Kamel Pages chose to come to Pittsburgh to learn English not only because of the program… Kamel Pages chose to come to Pittsburgh to learn English not only because of the program offered, but because he had a family connection that made finding a place to live easy.

But for many of Pitt’s English Language Institute students, finding housing is not all that simple.

Pages is 25 and has been away from his home in Paris for five months. He plans to leave Pittsburgh in April.

Coming from across an ocean without much background in American culture or the English language makes it difficult for international students to find housing for the ELI’s program, which often only keeps students here for a few months.

But now, the ELI has joined with OvECS — Overseas Educational Consulting and Services — to provide a program that will match international students with local families during their stays.

Pages said he would have liked to have had an option like this.

“It’s a better option because you have to speak English every day,” he said.

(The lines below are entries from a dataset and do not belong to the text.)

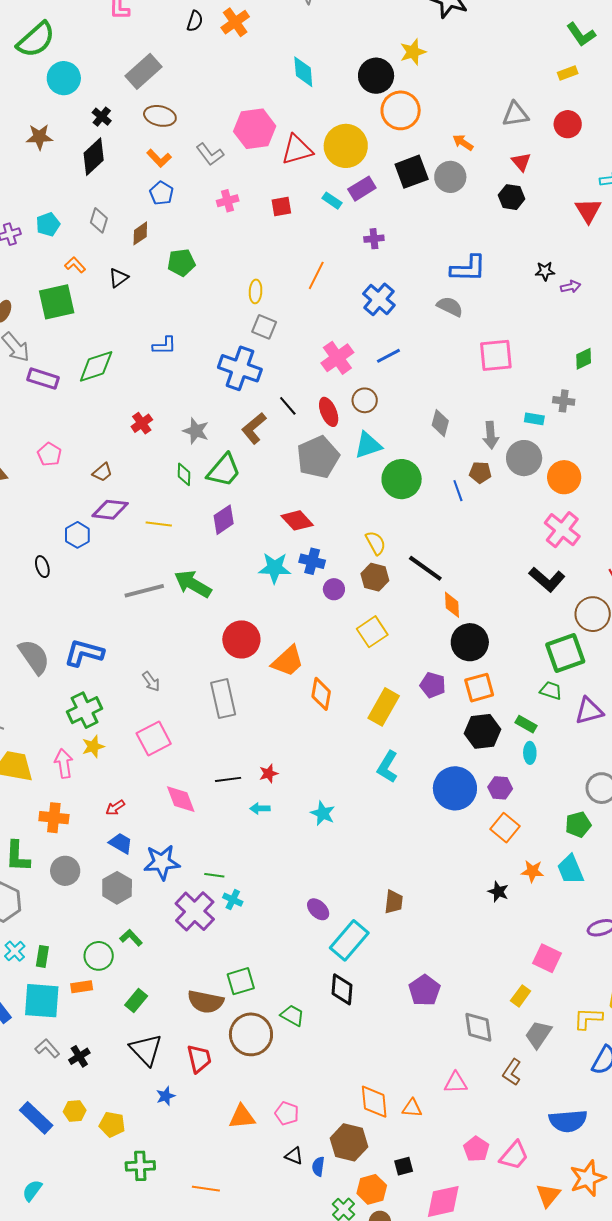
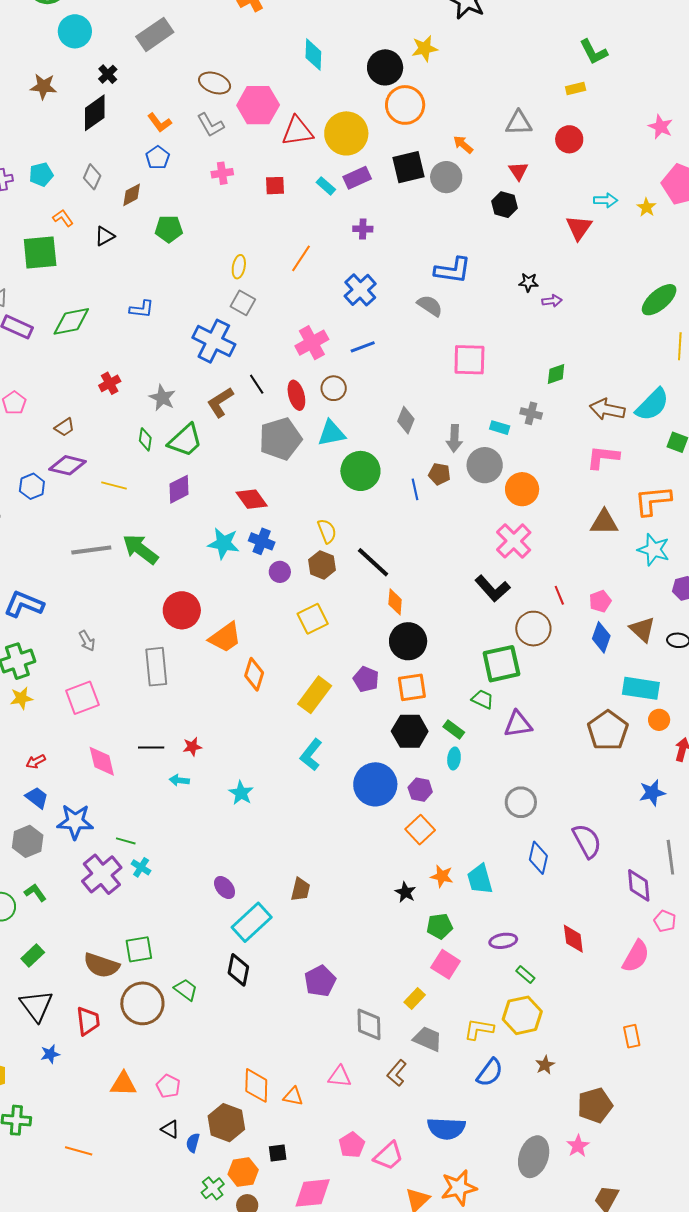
brown ellipse: (160, 116) -> (215, 83), moved
green pentagon: (578, 825) -> (440, 926), moved
gray trapezoid: (538, 1034) -> (428, 1039), turned 72

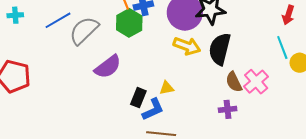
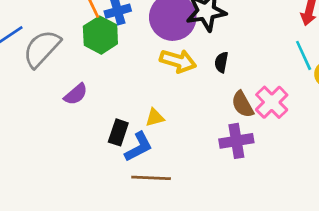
black semicircle: (220, 49) -> (221, 62), size x0.5
purple semicircle: (108, 67) -> (76, 94), size x0.7
purple cross: (228, 109) -> (236, 141), size x1.4

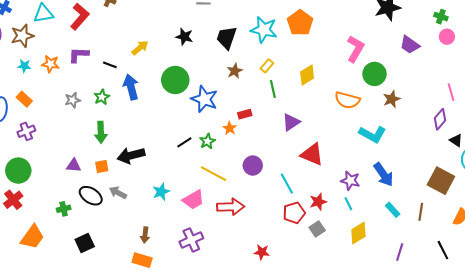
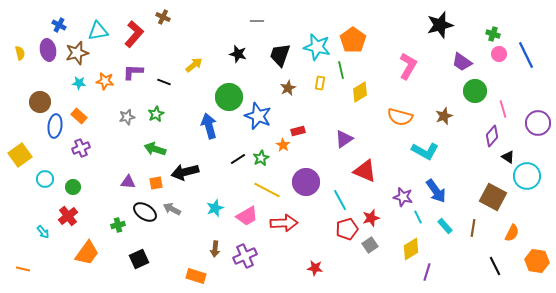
yellow rectangle: (267, 66) -> (320, 83), turned -32
green circle: (374, 74) -> (475, 91), moved
blue arrow: (131, 87) -> (209, 126), moved
green line: (273, 89) -> (341, 70), moved
green arrow: (101, 132) -> (155, 149), turned 110
purple circle: (253, 166) -> (306, 182), size x1.4
green circle: (18, 171) -> (73, 187), size x0.6
cyan line: (348, 204) -> (418, 217), moved
brown arrow: (145, 235) -> (215, 249), moved
purple line: (400, 252) -> (427, 272), moved

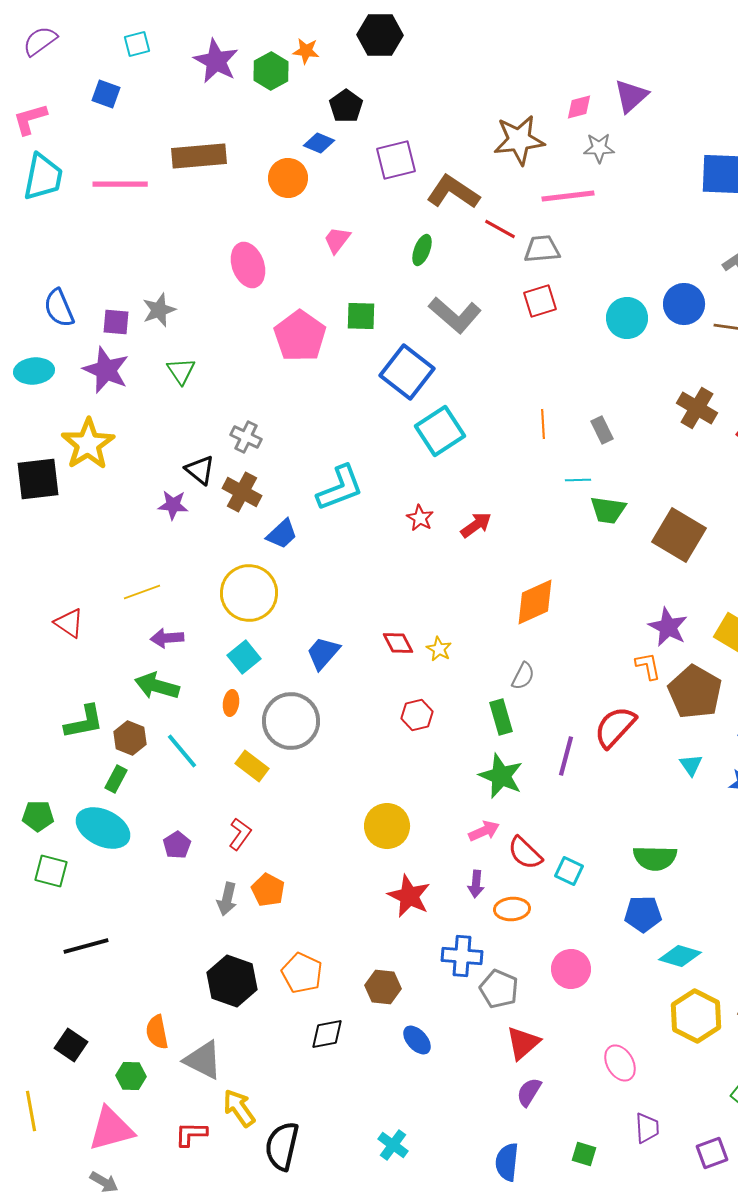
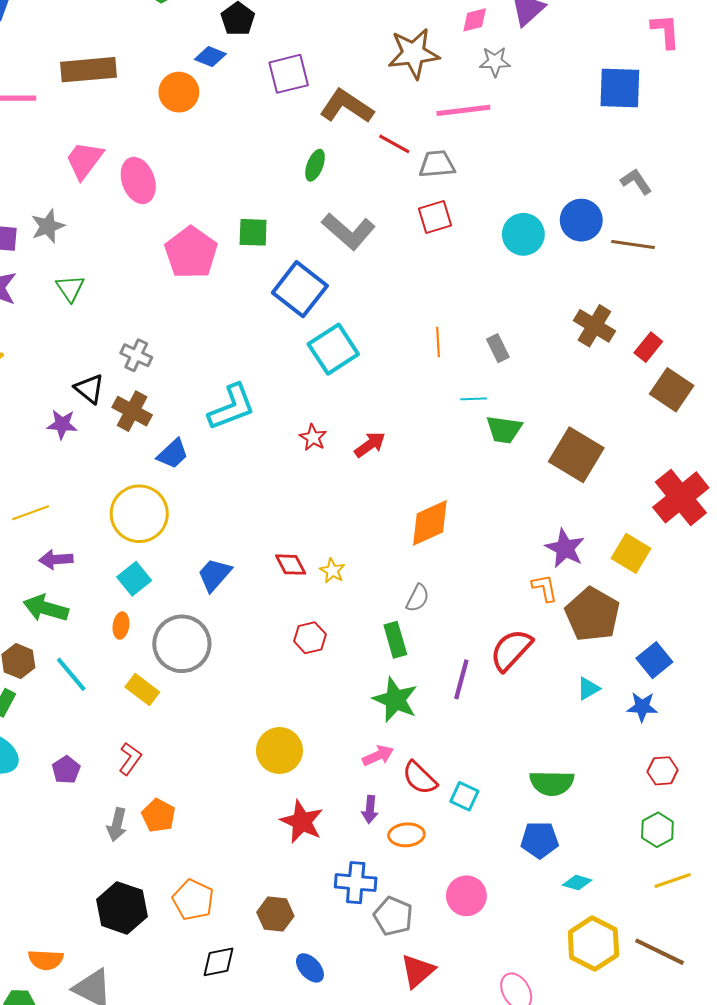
pink trapezoid: (337, 240) -> (84, 160), moved, size x1.4
cyan triangle: (691, 765) -> (588, 689), turned 35
cyan diamond: (680, 956) -> (577, 883), size x0.7
orange semicircle: (157, 1032) -> (46, 960), turned -76

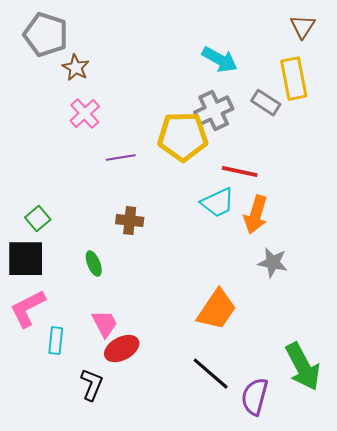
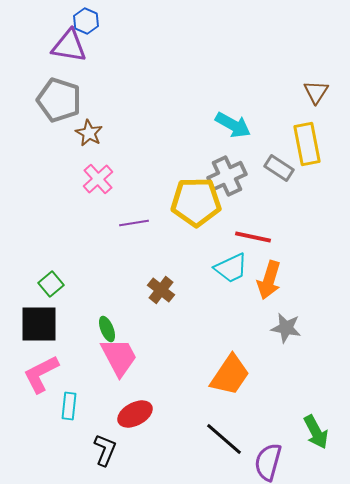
brown cross: (130, 221) -> (161, 290), moved, turned 32
pink trapezoid: (105, 324) -> (119, 357), moved, size x1.4
green arrow: (303, 367) -> (316, 432), size x0.7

OvEC’s Homestay program began at Arizona State University in 1999 and has expanded to 17 universities across the nation. The program has become a recruitment tool of sorts for English language programs because it is like “living in a classroom situation,” said Jim Sickles, OvEC director.

The program at Pitt will begin in May.

Students in the ELI program are usually only in Pittsburgh for a few months, so finding a short-term apartment is often difficult. And Pitt can’t house ELI students except during the summer months.

“We don’t have the capacity,” said Pitt spokeswoman Trish White. “These students aren’t in a degree program, so our housing capacity is just not big enough.”

Kathleen Forsythe, who worked with Pitt’s Semester at Sea program, has become the Homestay recruiting coordinator. She has already begun fielding requests from potential host families.

Forsythe’s time traveling with Semester at Sea led her to become interested in programs like this one for international students.

“I have visited many colleges and universities overseas, and I have seen the need to bridge cultures one person at a time,” she said.

Forsythe will be in charge of screening families and matching them with the international students. She will meet each interested family and interview them and examine the extensive student applications before matching families and students.

Each family receives $450 every four weeks while the student stays with them and they are required to live within 30 to 40 minutes of Pitt’s campus — within walking distance or near a public transportation route.

Dorolyn Smith, associate director of the ELI, sees the program as completely necessary, and something they had been unable to do earlier because of a lack of manpower and time.

“The student is interacting with a family and they have to do it in English,” she said. “And when they are in apartments [with other international students] they don’t make much language improvement.”

With the option of spending holidays with their American host family and meeting their network of friends and relatives, the student will also benefit by learning about American culture, Smith said.

“And it’s a support system as well,” she said. “They can ask questions, and they’ll always have somebody to go to.”

Halil Atabey is from Turkey and has been in Pittsburgh for a year and a half. He is a part of the ELI program and like Pages, he came here because he had a friend in town.

But the Homestay program will be a huge benefit for students that weren’t as lucky as he was, he said.

“If you don’t know anybody it’s hard to find a cheap place, and you don’t have anybody to give you advice,” Atabey said.

By having OvECS as a kind of professional mediator instead of having the program run by the ELI itself, Atabey said, issues with family placement can be handled by a neutral party. If there is a problem, it can be dealt with by a company with experience that is uninvolved personally with the student.

With this partnership, the students will improve their learning, and the students’ families at home can rest assured that their children have a safe place to stay and the host family will learn a thing or two, Forsythe said.

“The world is becoming a smaller place, and this way to house a student and learn about their culture is just as rewarding to the family as it is to the student,” she said.